Cross-multiplication is a valuable technique for solving rational equations, often simplifying the process and making it easier to work with. In our given exercise, \( \frac{4}{x-2} = \frac{5}{x+6} \), cross-multiplication was used to eliminate fractions. This method involves multiplying the numerator of each fraction by the denominator of the other.Here's a step-by-step breakdown:

• Start with the equation: \( \frac{4}{x-2} = \frac{5}{x+6} \).
• Cross-multiply by multiplying \( 4 \) (the numerator of the left fraction) by \( (x+6) \) (the denominator of the right fraction).
• Similarly, multiply \( 5 \) (the numerator of the right fraction) by \( (x-2) \) (the denominator of the left fraction).
• You end up with the equation: \( 4(x+6) = 5(x-2) \).

By transforming the equation this way, you eliminate the fractions and create a linear equation. This allows for easier manipulation of terms and sets the stage for solving the equation directly.

Isolation of variables is a foundational concept in solving equations. The goal is to "isolate" the variable (in this case, \( x \)) on one side of the equation to determine its value. Starting from the already simplified equation after using cross-multiplication and distribution, \( 4x + 24 = 5x - 10 \), the focus shifts to moving terms around.To isolate \( x \):

• Move variable terms together by subtracting \( 5x \) from both sides, resulting in \( 4x - 5x + 24 = -10 \).
• This simplifies to \( -x + 24 = -10 \).
• Next, deal with the constant term by subtracting 24 from both sides, which gives \( -x = -34 \).
• Finally, multiply both sides by \(-1\) to solve for \( x \): \( x = 34 \).

The isolation process clarifies the final value of \( x \), neatly wrapping up the solution. This step is crucial when working with equations, ensuring you're left with a clear and direct expression for your variable.

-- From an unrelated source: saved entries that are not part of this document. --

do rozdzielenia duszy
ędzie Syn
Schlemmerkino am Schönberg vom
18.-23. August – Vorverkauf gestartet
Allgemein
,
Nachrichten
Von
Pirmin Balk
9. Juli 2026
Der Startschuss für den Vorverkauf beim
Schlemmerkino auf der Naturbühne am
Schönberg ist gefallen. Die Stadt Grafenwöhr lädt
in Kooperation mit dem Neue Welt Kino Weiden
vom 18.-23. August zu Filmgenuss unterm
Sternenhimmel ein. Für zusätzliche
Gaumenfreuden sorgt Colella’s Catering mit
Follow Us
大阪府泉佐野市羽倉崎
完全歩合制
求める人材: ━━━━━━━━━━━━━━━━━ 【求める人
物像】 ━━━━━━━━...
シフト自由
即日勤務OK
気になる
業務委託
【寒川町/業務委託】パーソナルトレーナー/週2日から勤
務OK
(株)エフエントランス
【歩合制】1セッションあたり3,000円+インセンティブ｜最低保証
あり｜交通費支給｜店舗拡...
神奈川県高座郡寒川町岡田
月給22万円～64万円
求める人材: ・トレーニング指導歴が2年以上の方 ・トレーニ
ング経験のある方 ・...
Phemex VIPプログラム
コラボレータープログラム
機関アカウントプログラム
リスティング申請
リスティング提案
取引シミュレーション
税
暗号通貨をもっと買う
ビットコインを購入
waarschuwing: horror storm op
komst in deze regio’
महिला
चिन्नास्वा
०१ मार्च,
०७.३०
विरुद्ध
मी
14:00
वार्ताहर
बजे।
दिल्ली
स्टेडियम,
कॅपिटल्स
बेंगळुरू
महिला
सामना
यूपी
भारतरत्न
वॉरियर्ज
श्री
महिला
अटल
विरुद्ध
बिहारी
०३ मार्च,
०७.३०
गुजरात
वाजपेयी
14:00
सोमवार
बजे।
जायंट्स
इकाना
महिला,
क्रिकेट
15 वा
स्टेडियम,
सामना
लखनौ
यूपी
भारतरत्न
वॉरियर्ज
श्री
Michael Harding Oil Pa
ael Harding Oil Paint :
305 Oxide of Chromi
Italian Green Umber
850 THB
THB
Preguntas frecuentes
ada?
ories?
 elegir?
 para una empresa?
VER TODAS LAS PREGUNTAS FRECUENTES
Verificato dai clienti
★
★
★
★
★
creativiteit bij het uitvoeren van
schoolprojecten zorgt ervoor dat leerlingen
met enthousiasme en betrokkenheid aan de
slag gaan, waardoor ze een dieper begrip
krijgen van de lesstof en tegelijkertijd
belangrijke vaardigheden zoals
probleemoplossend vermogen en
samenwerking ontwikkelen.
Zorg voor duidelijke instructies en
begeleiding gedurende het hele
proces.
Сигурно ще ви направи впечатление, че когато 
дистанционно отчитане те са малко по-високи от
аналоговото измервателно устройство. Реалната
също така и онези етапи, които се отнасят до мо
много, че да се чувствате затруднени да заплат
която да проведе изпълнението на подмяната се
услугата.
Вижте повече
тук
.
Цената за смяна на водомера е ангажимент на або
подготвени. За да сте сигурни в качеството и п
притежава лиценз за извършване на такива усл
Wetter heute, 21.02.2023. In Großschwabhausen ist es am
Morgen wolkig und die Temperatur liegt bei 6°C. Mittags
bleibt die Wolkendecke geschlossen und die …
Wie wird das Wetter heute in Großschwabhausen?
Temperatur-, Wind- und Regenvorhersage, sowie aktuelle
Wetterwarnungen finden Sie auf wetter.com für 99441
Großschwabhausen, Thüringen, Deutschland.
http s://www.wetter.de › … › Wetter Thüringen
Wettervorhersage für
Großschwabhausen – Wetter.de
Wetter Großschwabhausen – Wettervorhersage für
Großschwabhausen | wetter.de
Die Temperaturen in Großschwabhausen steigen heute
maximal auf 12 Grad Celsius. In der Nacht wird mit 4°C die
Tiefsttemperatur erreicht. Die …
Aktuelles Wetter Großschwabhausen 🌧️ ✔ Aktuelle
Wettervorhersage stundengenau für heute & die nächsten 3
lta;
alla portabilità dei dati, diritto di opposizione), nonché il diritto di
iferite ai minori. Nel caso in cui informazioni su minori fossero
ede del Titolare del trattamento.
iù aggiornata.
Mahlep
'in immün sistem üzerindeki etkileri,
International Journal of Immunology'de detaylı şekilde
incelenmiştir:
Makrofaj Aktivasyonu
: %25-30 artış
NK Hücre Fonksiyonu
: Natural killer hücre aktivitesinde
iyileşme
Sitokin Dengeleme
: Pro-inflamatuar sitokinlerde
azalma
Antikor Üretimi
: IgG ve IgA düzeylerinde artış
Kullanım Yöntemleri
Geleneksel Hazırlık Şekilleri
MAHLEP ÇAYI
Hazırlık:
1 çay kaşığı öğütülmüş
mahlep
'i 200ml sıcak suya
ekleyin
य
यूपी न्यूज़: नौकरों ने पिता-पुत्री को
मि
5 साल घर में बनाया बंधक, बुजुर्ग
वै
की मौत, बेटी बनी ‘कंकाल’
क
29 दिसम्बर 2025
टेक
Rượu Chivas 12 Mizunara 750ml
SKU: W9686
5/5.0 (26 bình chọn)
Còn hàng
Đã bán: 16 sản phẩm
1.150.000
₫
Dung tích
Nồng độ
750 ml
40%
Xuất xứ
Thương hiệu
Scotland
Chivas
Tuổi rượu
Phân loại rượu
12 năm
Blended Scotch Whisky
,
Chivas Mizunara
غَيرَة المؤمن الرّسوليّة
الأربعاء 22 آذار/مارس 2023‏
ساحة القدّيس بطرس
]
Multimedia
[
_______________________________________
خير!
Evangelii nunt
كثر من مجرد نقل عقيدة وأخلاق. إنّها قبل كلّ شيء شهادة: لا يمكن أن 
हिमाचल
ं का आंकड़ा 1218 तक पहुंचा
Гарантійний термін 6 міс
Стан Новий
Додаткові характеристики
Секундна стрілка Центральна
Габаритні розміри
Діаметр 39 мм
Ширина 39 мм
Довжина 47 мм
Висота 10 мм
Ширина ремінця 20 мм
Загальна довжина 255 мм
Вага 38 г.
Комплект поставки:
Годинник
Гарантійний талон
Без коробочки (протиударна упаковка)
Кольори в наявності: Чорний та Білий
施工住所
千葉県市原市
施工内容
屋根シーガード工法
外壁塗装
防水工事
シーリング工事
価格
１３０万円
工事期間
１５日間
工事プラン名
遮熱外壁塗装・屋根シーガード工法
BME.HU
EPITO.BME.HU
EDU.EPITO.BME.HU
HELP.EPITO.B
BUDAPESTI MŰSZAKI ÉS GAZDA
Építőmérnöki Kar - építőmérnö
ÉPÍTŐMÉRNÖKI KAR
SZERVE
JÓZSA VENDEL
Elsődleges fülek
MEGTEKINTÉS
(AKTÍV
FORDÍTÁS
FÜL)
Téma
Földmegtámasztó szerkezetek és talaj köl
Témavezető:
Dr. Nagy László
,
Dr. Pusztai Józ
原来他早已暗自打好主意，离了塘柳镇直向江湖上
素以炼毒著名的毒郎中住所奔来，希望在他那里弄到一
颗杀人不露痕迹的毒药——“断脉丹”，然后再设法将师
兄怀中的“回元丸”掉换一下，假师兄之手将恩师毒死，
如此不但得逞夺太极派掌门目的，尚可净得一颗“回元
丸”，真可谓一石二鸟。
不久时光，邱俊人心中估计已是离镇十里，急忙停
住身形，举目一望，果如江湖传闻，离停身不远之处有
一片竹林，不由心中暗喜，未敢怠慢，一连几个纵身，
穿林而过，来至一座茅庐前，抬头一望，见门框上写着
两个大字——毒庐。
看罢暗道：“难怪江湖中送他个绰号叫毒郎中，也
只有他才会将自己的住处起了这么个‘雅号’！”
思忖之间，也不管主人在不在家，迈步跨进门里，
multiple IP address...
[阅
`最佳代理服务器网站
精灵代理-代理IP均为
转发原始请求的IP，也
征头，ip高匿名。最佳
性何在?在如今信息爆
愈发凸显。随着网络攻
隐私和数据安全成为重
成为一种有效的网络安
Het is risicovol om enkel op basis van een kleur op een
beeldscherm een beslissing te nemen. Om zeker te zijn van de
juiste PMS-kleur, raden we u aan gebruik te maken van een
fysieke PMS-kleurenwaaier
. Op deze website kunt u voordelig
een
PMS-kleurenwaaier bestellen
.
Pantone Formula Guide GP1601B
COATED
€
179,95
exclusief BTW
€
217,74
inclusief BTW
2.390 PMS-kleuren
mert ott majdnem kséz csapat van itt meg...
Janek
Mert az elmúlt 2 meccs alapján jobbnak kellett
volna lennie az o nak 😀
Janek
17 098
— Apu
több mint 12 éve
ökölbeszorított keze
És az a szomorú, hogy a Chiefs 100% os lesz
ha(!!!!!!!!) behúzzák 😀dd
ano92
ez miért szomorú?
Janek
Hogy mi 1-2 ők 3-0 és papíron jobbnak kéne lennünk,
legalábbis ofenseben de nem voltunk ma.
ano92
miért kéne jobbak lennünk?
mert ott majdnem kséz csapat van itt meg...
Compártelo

The distributive property simplifies expressions by spreading multiplication over addition or subtraction within parentheses. This property is crucial for handling terms effectively, as seen in the solution of our given problem after cross-multiplication.In this scenario, the distributed property is applied as follows:

• Start with the equation after cross-multiplying: \( 4(x+6) = 5(x-2) \).
• Distribute \( 4 \) across \( (x+6) \): \( 4 \times x + 4 \times 6 \) results in \( 4x + 24 \).
• Similarly, distribute \( 5 \) across \( (x-2) \), creating \( 5 \times x - 5 \times 2 \), which simplifies to \( 5x - 10 \).

Using the distributive property transforms complicated expressions into manageable terms, enabling the simplification needed to isolate and solve for \( x \). Understanding this property is essential, as it is widely used to break down and solve mathematical problems efficiently.